= Serge Mouille =

French designer

Serge Mouille (24 December 1922 – 1988) was a French industrial designer and goldsmith. He is best known for his light fixture designs.

== Biography ==
He was born and raised in a popular part of Paris. At the age of 13 he was admitted to the École des Arts Appliqués. His area of study was metallurgy and he earned a diploma in silversmithing.

After having worked a few years in the workshop of Gilbert Lacroix, he opened his own workshop in 1945 with the intention of creating silverware utensils.

In 1953 he began researching and designing light fixtures. During this period he was also supervising the gold smithing department at l'École des Arts Appliqués. In 1955 he was inducted into the Société des Artistes Décorateurs ("the Interior Decorators' Society").

The following year, Steph Simon opened a design gallery at 145 Bd St Germain in Paris. Displaying the work of Charlotte Perriand and Jean Prouvé, the gallery soon also featured the work of Serge Mouille, Isamu Noguchi, and Jean Luce. The designs of these artists soon become more widely known thanks to orders placed by institutions such as, Cité universitaire d’Antony, University of Strasbourg, University of Aix-Marseille, and Centre d’essais en vol de Brétigny.

Serge Mouille suffered from tuberculosis for many years, and in 1959 he was forced to suspend his design activities and undergo treatment.

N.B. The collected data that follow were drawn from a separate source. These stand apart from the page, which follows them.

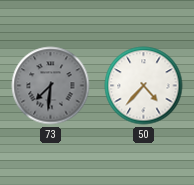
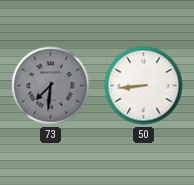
50: 4:37 -> 8:44
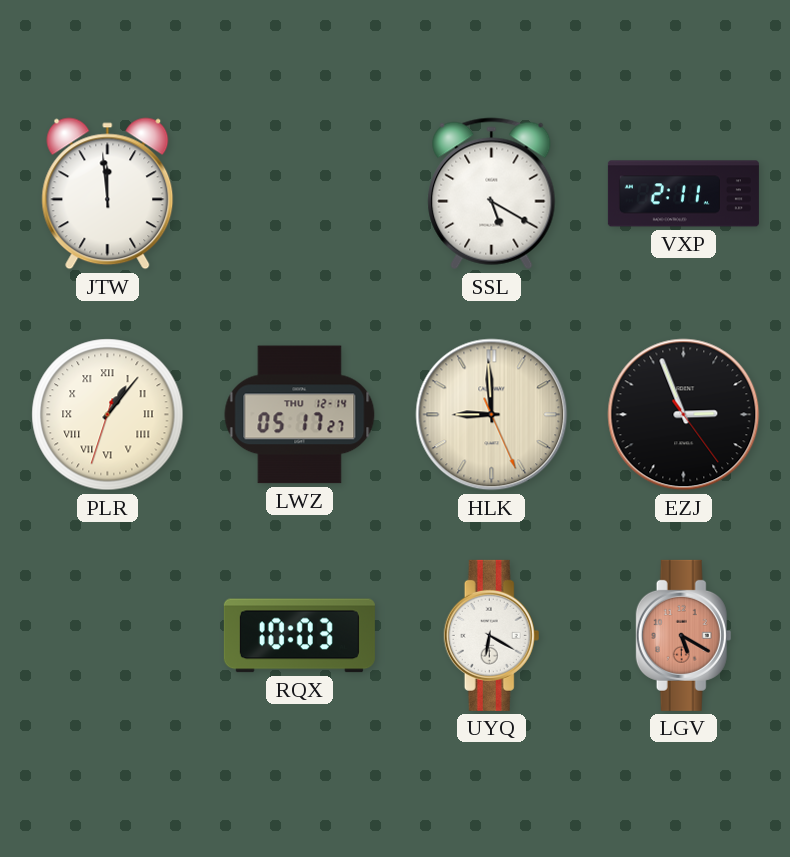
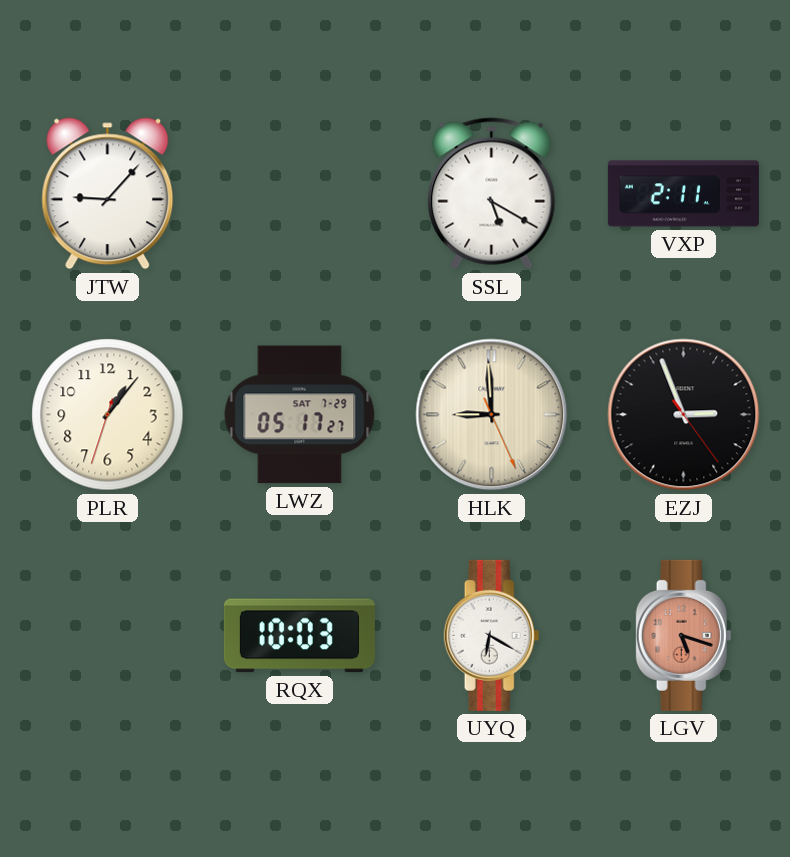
JTW: 11:59 -> 9:07
PLR numerals: Roman -> Arabic
LWZ date: THU 12-14 -> SAT 7-29
LGV: 5:20 -> 5:18
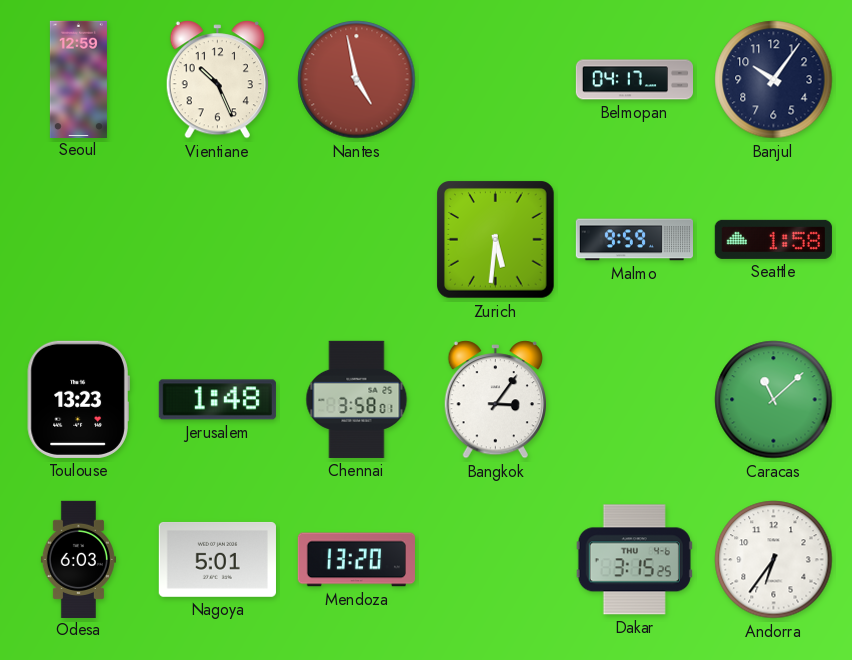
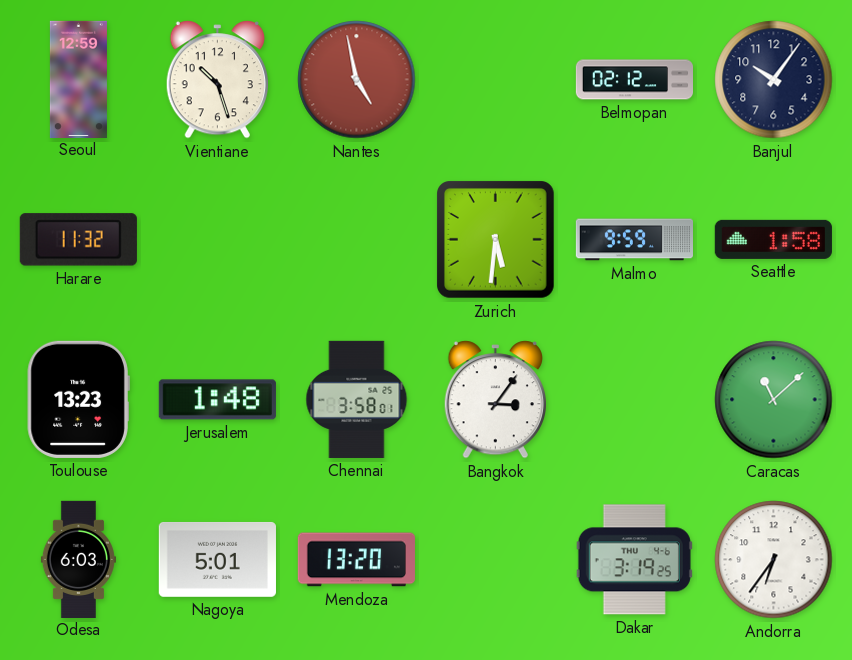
Vientiane: 10:26 -> 10:27
Belmopan: 04:17 -> 02:12
Harare: none -> 11:32
Dakar: 3:15 -> 3:19
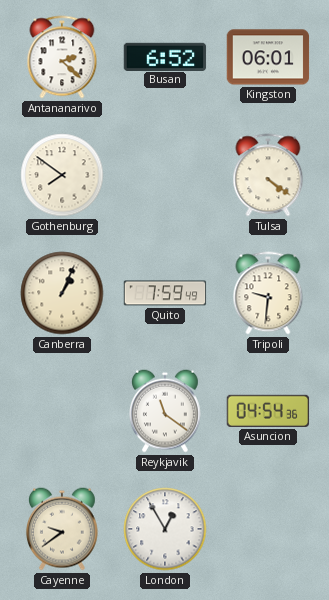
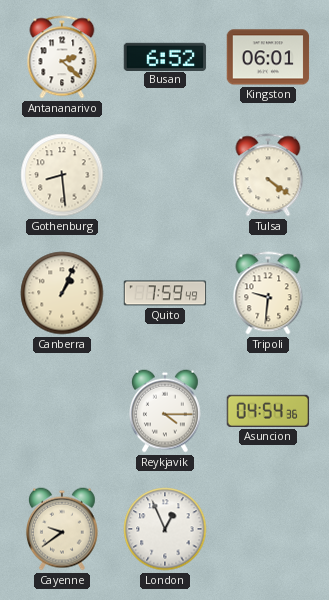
Gothenburg: 7:51 -> 8:29
Reykjavik: 11:21 -> 4:15
London: 12:55 -> 12:56
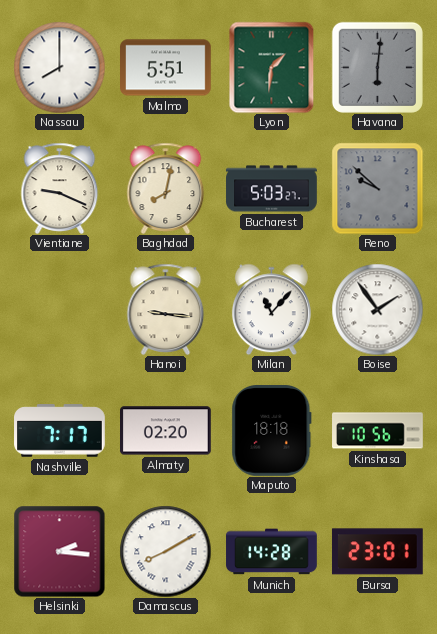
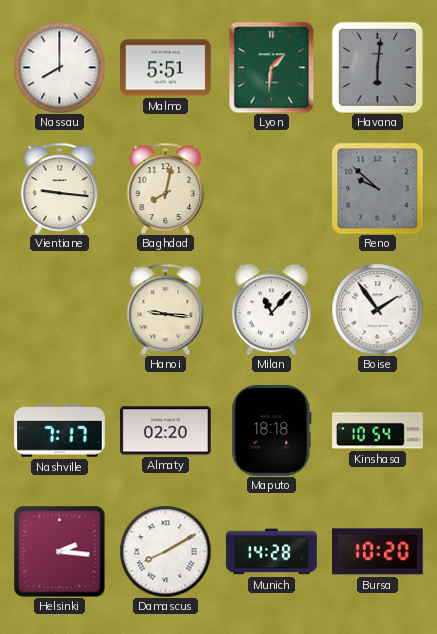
Vientiane: 9:19 -> 9:16
Bucharest: 5:03 -> none
Kinshasa: 10:56 -> 10:54
Bursa: 23:01 -> 10:20
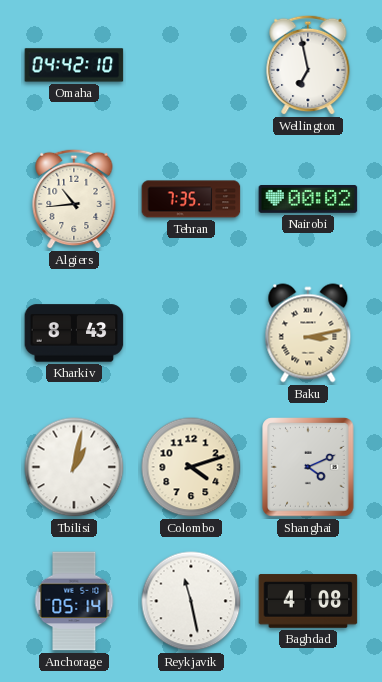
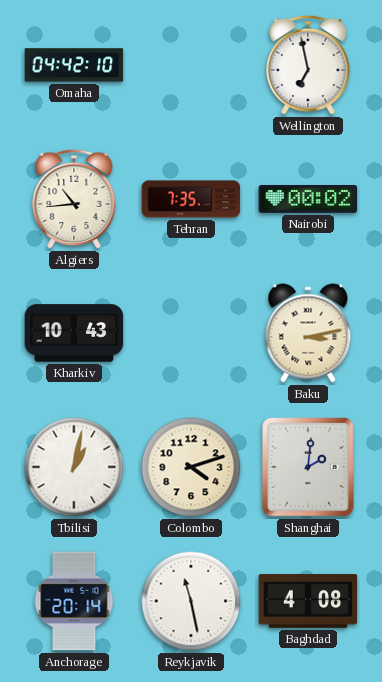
Kharkiv: 8:43 -> 10:43
Shanghai: 4:11 -> 2:01
Anchorage: 05:14 -> 20:14
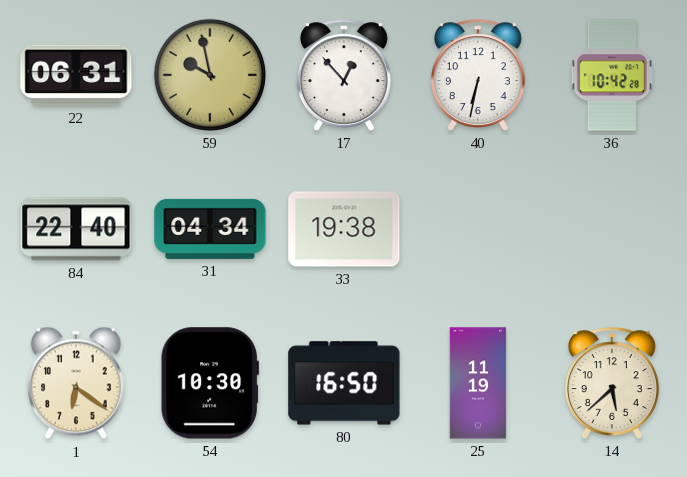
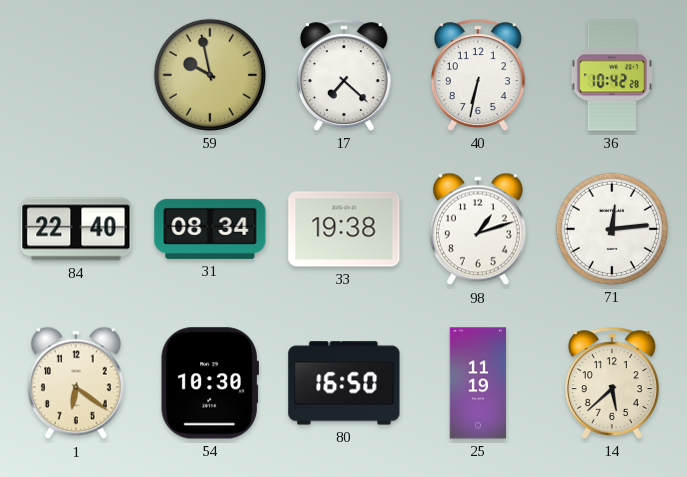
22: 06:31 -> none
17: 12:53 -> 7:22
31: 04:34 -> 08:34
98: none -> 1:12
71: none -> 12:14
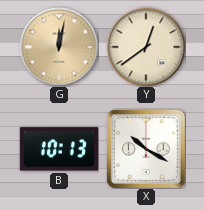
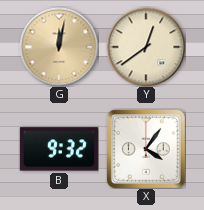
B: 10:13 -> 9:32
X: 10:20 -> 4:06
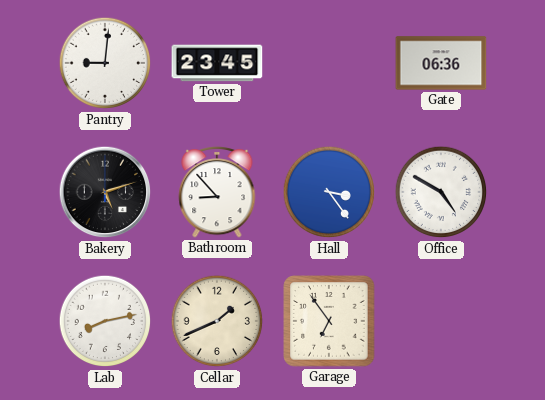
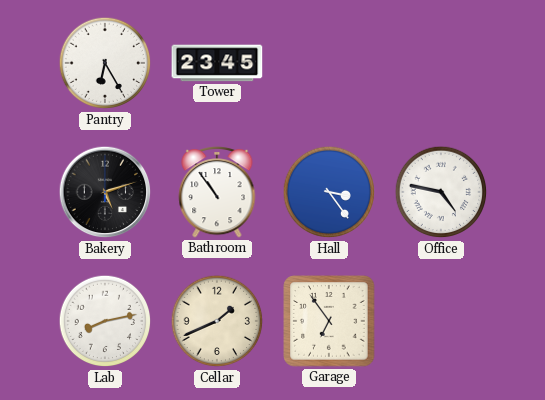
Pantry: 9:01 -> 6:25
Gate: 06:36 -> none
Bathroom: 8:53 -> 10:54
Office: 4:50 -> 4:47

In 1961, thanks to the Société de Création des Modèles, he was able to exhibit his latest light fixture designs at the trade show Salon des arts ménagers. These designs combined the concepts of fluorescence and incandescence.

Production of his light fixtures stopped definitively in 1961.

Serge Mouille remains famous primarily for his minimalistic designs and use of uniformly black painted metal materials. His wall-mounted spot light fixture with articulated arms is typical for his discrete, yet highly functional designs.